Penjelasan Rasulullah SAW tidak berhenti sampai di situ. Beliau melanjutkan dengan memberikan tiga hikmah penting terkait kesabaran dan pengendalian diri:
Pertama, Rasulullah SAW menegaskan, "Ketika seorang hamba dizalimi, kemudian ia memaafkan karena Allah, niscaya Allah akan memuliakannya dengan pertolongan-Nya." Pemaafan, yang merupakan buah dari kesabaran dan pengendalian amarah, akan mendatangkan pertolongan dan kemuliaan dari Allah SWT. Ini menunjukkan bahwa kesabaran bukanlah kelemahan, melainkan kekuatan yang akan dibalas dengan kebaikan yang berlipat ganda.
Kedua, Rasulullah SAW menyatakan, "Ketika seorang hamba memberi sedekah dan menginginkan kebaikan, Allah akan menambah banyak hartanya." Sedekah, yang merupakan bentuk kepedulian dan berbagi, juga dikaitkan dengan berkah dan peningkatan rezeki. Ini menunjukkan bahwa kebaikan yang kita berikan akan kembali kepada kita dengan berkah yang melimpah.
Ketiga, Rasulullah SAW mengingatkan, "Ketika seorang hamba meminta harta kepada manusia untuk memperbanyak hartanya, niscaya Allah tambahkan kepadanya kekurangan." Sikap tamak dan serakah yang mengejar harta dengan cara yang tidak halal akan berakibat sebaliknya, yaitu kekurangan dan kesulitan. Ini menunjukkan bahwa harta yang didapat dengan cara yang tidak benar tidak akan mendatangkan keberkahan.
Dalam kesempatan lain, Rasulullah SAW menekankan pentingnya pengendalian amarah dengan sabda yang singkat dan padat, tetapi sarat makna: "Jika engkau marah, diamlah. Jika engkau marah, diamlah. Jika engkau marah, diamlah." Pengulangan tiga kali kata "diamlah" menunjukkan betapa pentingnya menahan diri ketika amarah mulai membuncah. Diam, dalam konteks ini, bukanlah sekadar tidak berbicara, tetapi juga menahan segala bentuk reaksi negatif, baik fisik maupun verbal. Ini merupakan latihan spiritual yang membutuhkan ketekunan dan kesungguhan.
Kisah Abu Bakar RA ini memberikan pelajaran berharga bagi kita semua.

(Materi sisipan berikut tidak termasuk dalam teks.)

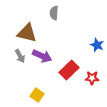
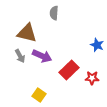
yellow square: moved 2 px right
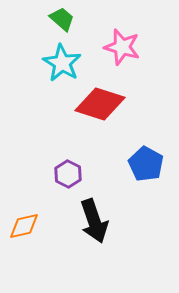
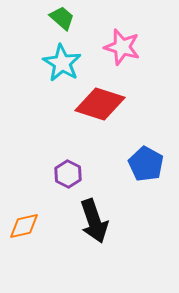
green trapezoid: moved 1 px up
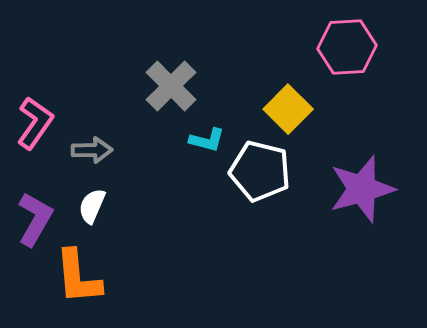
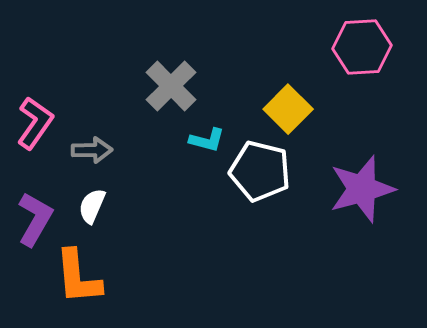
pink hexagon: moved 15 px right
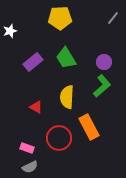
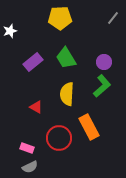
yellow semicircle: moved 3 px up
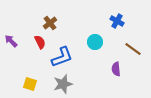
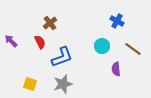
cyan circle: moved 7 px right, 4 px down
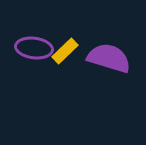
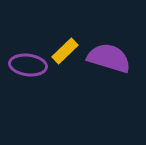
purple ellipse: moved 6 px left, 17 px down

Menahan amarah bukanlah hal yang mudah, tetapi merupakan kewajiban bagi setiap muslim yang ingin mencapai ketakwaan sejati. Kemampuan mengendalikan emosi merupakan bukti kedewasaan spiritual dan kunci untuk meraih ridho Allah SWT. Dengan meneladani kesabaran Rasulullah SAW dan Abu Bakar RA, kita dapat belajar untuk mengendalikan amarah dan meraih kemuliaan di sisi Allah SWT. Semoga kisah ini menjadi inspirasi bagi kita semua untuk senantiasa mengendalikan amarah dan mengutamakan kesabaran dalam menghadapi berbagai cobaan hidup. Kemampuan mengendalikan amarah bukan hanya menghindari perselisihan, tetapi juga membuka jalan menuju ketenangan batin dan kemuliaan di akhirat.